━━━━━ STUDY MATERIAL ━━━━━
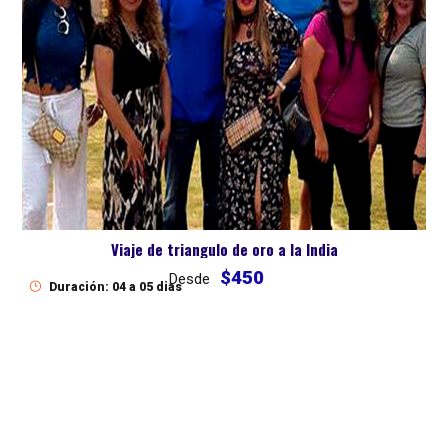
Viaje de triangulo de oro a la India
$450
Desde
Duración: 04 a 05 dias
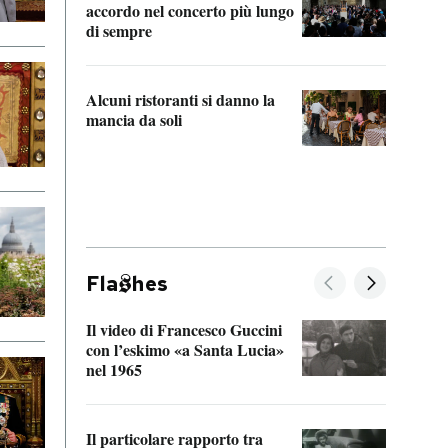
accordo nel concerto più lungo
di sempre
Il ci
parla
Alcuni ristoranti si danno la
nessu
mancia da soli
Fla
hes
Il video di Francesco Guccini
Sulla
con l’eskimo «a Santa Lucia»
vorti
nel 1965
veder
Il particolare rapporto tra
La ve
━━━━━
ABOUT THIS EXERCISE: Your reply should be the entries copied exactly, with all images omitted.

TASK ANSWER:
Viaje de triangulo de oro a la India
$450
Desde
Duración: 04 a 05 dias
accordo nel concerto più lungo
di sempre
Il ci
parla
Alcuni ristoranti si danno la
nessu
mancia da soli
Fla
hes
Il video di Francesco Guccini
Sulla
con l’eskimo «a Santa Lucia»
vorti
nel 1965
veder
Il particolare rapporto tra
La ve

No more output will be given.